• Studenten sind eher weiblich, meist pummelig und malen am laufenden Band Statuetten und Körperteile in ihre karierten College-Blöcke

Gesundheit : Studenten sind eher weiblich, meist pummelig und malen am laufenden Band Statuetten und Körperteile in ihre karierten College-Blöcke

Josefine Janert

Kurz nach 10 Uhr hält die Göttin Sachmet ihre wohlgeformten Brüste siegessicher in die Berliner Luft. Ihr Löwenhaupt aus dem Jahr 1370 vor Christus schaut auf eine Gruppe Studenten der Humboldt-Universität, die im Ägyptischen Mueum auf eine Vorlesung von Christian Loeben wartet. Ägyptologie-Interessenten sind eher weiblich, meist pummelig und malen am laufenden Band Statuetten und Körperteile in ihre karierten College-Blöcke. Sie behängen sich mit Tattoo-Schmuck oder kunstgewerblichen Kettenanhängern, die ein bisschen an Woodstock erinnern. Oder an die Grabraub-Szene aus einem alten Hollywood-Film. Das Haar trägt dieser Typ Studentin streng zurückgekämmt. Diese Frisur verleiht ihr einen gewissen asketischen Ausdruck. Ob sie gestern wieder bis Mitternacht Hieroglyphen enträtselt hat?

Herr Loeben erscheint etwas später, führt die Gruppe dann aber schnurstracks unter das Tempeltor von Kalabsha, wo er gut 75 Minuten über Inschriften und Bilder referieren wird. Vorab gibt er noch einen praktischen Hinweis: In einem Kino ist eben ein Ägypten-Schinken mit Omar Sharif angelaufen. Den müsse man ja nicht unbedingt sehen.
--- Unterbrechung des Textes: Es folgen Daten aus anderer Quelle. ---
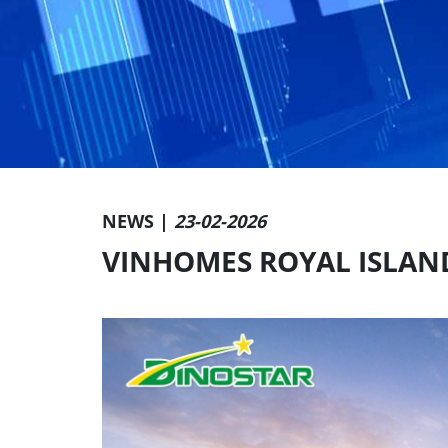
NEWS |
23-02-2026
VINHOMES ROYAL ISLAN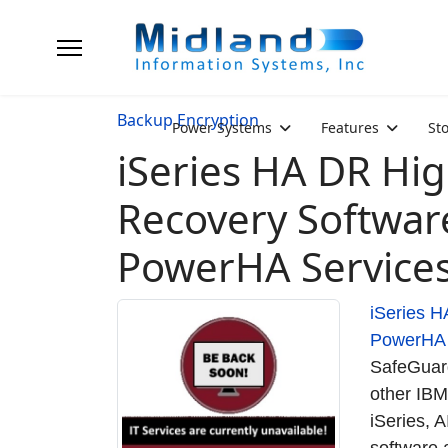
Backup Encryption
Power Systems
Features
St
iSeries HA DR High
Recovery Softwar
PowerHA Service
iSeries H
PowerHA
SafeGuard
other IBM
iSeries, 
software 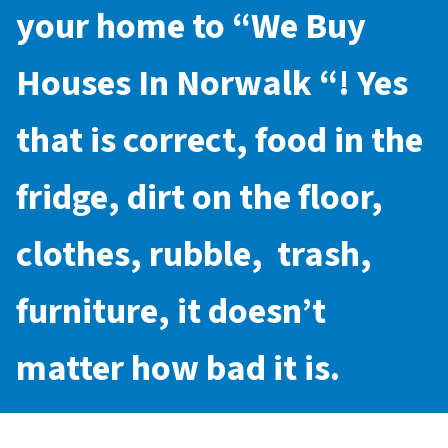
your home to “
We Buy
Houses In Norwalk
“! Yes
that is correct, food in the
fridge, dirt on the floor,
clothes, rubble, trash,
furniture, it doesn’t
matter how bad it is.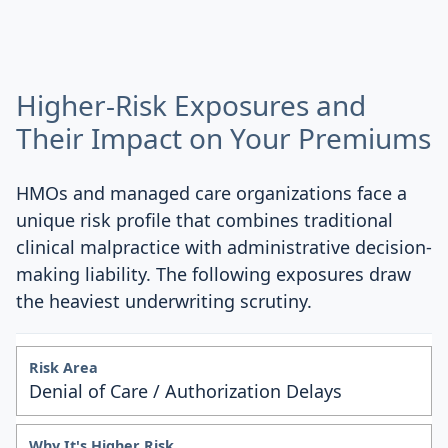
Higher-Risk Exposures and
Their Impact on Your Premiums
HMOs and managed care organizations face a
unique risk profile that combines traditional
clinical malpractice with administrative decision-
making liability. The following exposures draw
the heaviest underwriting scrutiny.
Denial of Care / Authorization Delays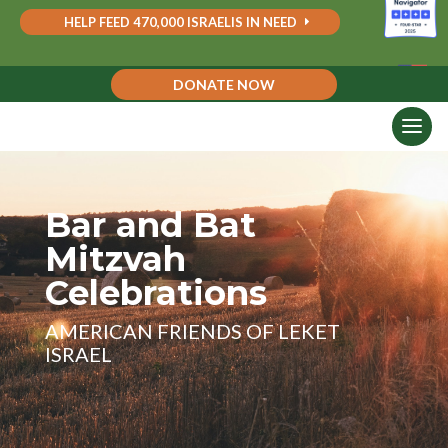
HELP FEED 470,000 ISRAELIS IN NEED
DONATE NOW
Bar and Bat
Mitzvah
Celebrations
AMERICAN FRIENDS OF LEKET
ISRAEL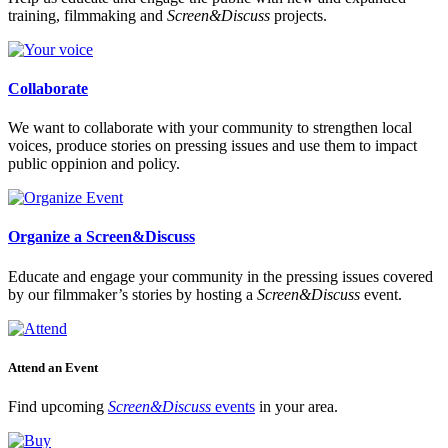
training, filmmaking and
Screen&Discuss
projects.
Collaborate
We want to collaborate with your community to strengthen local
voices, produce stories on pressing issues and use them to impact
public oppinion and policy.
Organize a Screen&Discuss
Educate and engage your community in the pressing issues covered
by our filmmaker’s stories by hosting a
Screen&Discuss
event.
Attend an Event
Find upcoming
Screen&Discuss
events
in your area.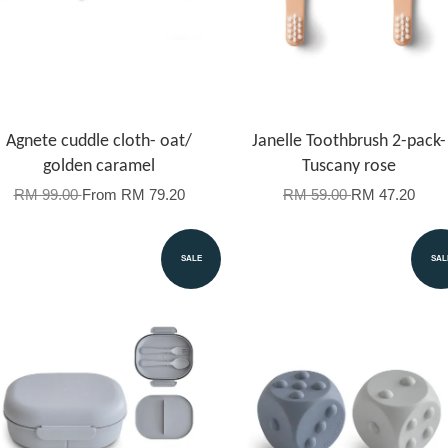
Agnete cuddle cloth- oat/
Janelle Toothbrush 2-pack-
golden caramel
Tuscany rose
RM 99.00
From
RM 79.20
RM 59.00
RM 47.20
SALE
SAL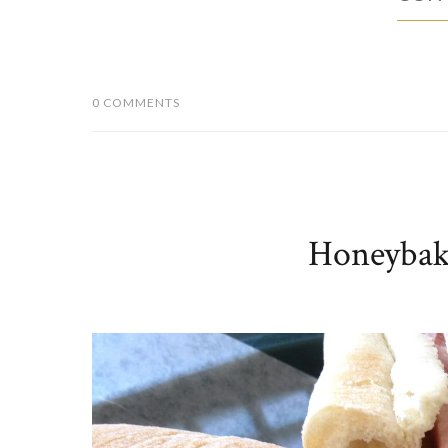
0 COMMENTS
Honeybak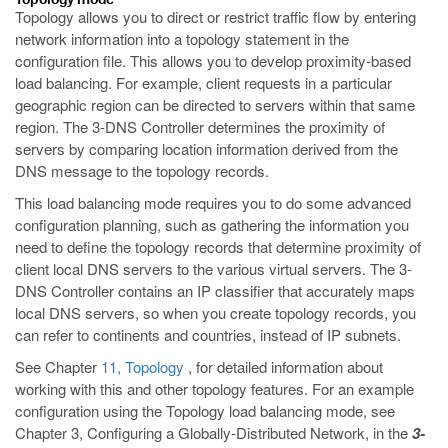
Topology allows you to direct or restrict traffic flow by entering
network information into a topology statement in the
configuration file. This allows you to develop proximity-based
load balancing. For example, client requests in a particular
geographic region can be directed to servers within that same
region. The 3-DNS Controller determines the proximity of
servers by comparing location information derived from the
DNS message to the topology records.
This load balancing mode requires you to do some advanced
configuration planning, such as gathering the information you
need to define the topology records that determine proximity of
client local DNS servers to the various virtual servers. The 3-
DNS Controller contains an IP classifier that accurately maps
local DNS servers, so when you create topology records, you
can refer to continents and countries, instead of IP subnets.
See Chapter
11, Topology
, for detailed information about
working with this and other topology features. For an example
configuration using the Topology load balancing mode, see
Chapter 3, Configuring a Globally-Distributed Network, in the
3-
Und wenn doch: "Gucken Sie ihn sich mit kritischen Augen an!" Mit Taschenlampe ausgerüstet steht der dickliche Dozent dann unter dem Sandstein-Monument und philosophiert über Pharao und die Welt. Wenn er lacht, entblößen seine wulstigen Lippen eine gerade Reihe blitzblanker Zähne. Und er lacht oft. Man hört ihm gerne zu, er spricht völlig frei und fesselnd. Manchmal verharren sogar fremde Museumsbesucher und lauschen dem Referat. Nebenbei tollt eine Gruppe jüngerer Schulkinder durch die Räume. Wird hier die nächste Generation von Ägyptologen herangezogen?

Die ägyptische Gottheit, so erfährt die geringfügig vorgebildete Campus-Testerin, erhielt vom Pharao Opfer und gab im Gegenzug alles, was das Land zum Prosperieren brauchte. Schließlich konnten Isis und Co. "nicht selbst auf den Markt gehen", erklärt Christian Loeben. Ägypter schufen die Inschriften für die Ewigkeit, nicht etwa nur bis zum nächsten läppischen Millenniumswechsel. Entziffern konnten sie allerdings nur wenige - vielleicht ein Prozent der Bevölkerung. Aber wer las, der las laut und mit Genuss. "Jeder, der sich das heute anschaut, trägt dazu bei, dass das ägyptische Weltbild erhalten bleibt", sagt der Dozent mit Blick auf die Inschriften. Ob jemand für die Figur des Pharaos Modell gestanden hat, fragt die Campus-Testerin vorsichtig. Nein, sagt Loeben. Es sei gar nicht das Ziel gewesen, die spezifischen Gesichtszüge einer Person zu verewigen. Die Nase da auf dem Tempeltor von Kalabsha kann also das Phantasieprodukt eines Handwerkers sein. Oder das Schnieforgan eines dahergelaufenen Tempelschreibers. Beim Zepter der Isis! Und ich dachte immer, die Alten Ägypter waren wirklich so hübsch.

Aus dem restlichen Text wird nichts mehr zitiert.